- McCloud in a 2002 Morning Improv strip
- Author(s): Scott McCloud
- Website: www.scottmccloud.com/1-webcomics/mi/index.html
- Current status/schedule: Concluded
- Launch date: August 30, 2001
- End date: June 12, 2004

= The Morning Improv =

2001 webcomic series

The Morning Improv is a series of webcomics created by Scott McCloud from 2001 to 2004. The series was entirely improvisational, as McCloud wrote one or two panels every morning. The title of each of the 26 webcomics McCloud created for The Morning Improv were selected by his readers.

==Development==
Scott McCloud's The Morning Improv initially ran from August 2001 to June 2002, during which McCloud spent an hour or two every day of the week to slowly develop an experimental webcomic. For each webcomic in the Morning Improv series, McCloud picked a title that was sent to him by one of his fans and based the rest of the story around it. McCloud continued The Morning Improv in July 2003, after a year-long hiatus, using a slightly different mechanism to select a title. Rather than picking a title himself, McCloud set up a system to allow his readers to "vote" for one of ten submitted titles by donating small amounts of money to McCloud through BitPass. The series stopped in June 2004, finishing with a webcomic using Daniel Merlin Goodbrey's Tarquin Engine.
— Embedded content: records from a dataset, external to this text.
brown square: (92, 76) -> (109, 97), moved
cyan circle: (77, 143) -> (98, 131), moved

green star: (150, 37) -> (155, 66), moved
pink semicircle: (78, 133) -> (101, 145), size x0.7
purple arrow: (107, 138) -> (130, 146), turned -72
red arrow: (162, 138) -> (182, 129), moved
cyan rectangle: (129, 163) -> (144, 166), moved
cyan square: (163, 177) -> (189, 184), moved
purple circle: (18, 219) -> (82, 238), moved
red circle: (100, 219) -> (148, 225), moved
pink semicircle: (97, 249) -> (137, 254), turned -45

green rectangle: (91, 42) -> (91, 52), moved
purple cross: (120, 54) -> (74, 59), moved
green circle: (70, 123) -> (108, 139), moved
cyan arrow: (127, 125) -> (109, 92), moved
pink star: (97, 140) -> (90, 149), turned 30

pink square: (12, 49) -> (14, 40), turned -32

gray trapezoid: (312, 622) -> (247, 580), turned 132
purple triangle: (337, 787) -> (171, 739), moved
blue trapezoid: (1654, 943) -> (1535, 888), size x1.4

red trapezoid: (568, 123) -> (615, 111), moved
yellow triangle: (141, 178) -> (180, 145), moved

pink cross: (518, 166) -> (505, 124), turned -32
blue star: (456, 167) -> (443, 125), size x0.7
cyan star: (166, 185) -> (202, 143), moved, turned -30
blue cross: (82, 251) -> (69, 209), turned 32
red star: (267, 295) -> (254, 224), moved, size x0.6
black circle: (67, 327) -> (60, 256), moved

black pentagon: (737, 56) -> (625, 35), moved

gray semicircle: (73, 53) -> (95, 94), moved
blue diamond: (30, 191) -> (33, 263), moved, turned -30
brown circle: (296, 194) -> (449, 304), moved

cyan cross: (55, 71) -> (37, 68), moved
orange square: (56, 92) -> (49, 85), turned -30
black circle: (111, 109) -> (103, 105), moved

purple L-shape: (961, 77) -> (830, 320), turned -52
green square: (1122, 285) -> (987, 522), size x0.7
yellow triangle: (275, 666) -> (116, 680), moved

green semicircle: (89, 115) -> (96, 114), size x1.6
A few of McCloud's The Morning Improv webcomics have been critically praised. His October 2001 webcomic, "Brad's Somber Mood", combines existential despair and nihilism with references to Vladimir Nabokov and Ingmar Bergman in only 11 panels. In December 2003, McCloud created "But No One Ever Noticed the Walrus", which tells the story of an everyman in the form of an anthopomorphised walrus stuck in a waiting room, ignored by personnel. On the morning of the September 11 attacks, McCloud posted his Morning Improv webcomic as usual, describing it as a "tiny act of defiance."

==Reception==
The Morning Improv won a Web Cartoonists' Choice Award in 2004 for the "Outstanding Use of Infinite Canvas" category. Dani Atkinson of Sequential Tart said of McCloud's viewer participation set-up that it had an "addictive pleasure", stating that "watching the daily rise and fall of a title in the polls has the same thrills as a horse race." Jaideep Unudurti of Livemint stated in 2015 that McCloud's experimental webcomics still work well over a decade later.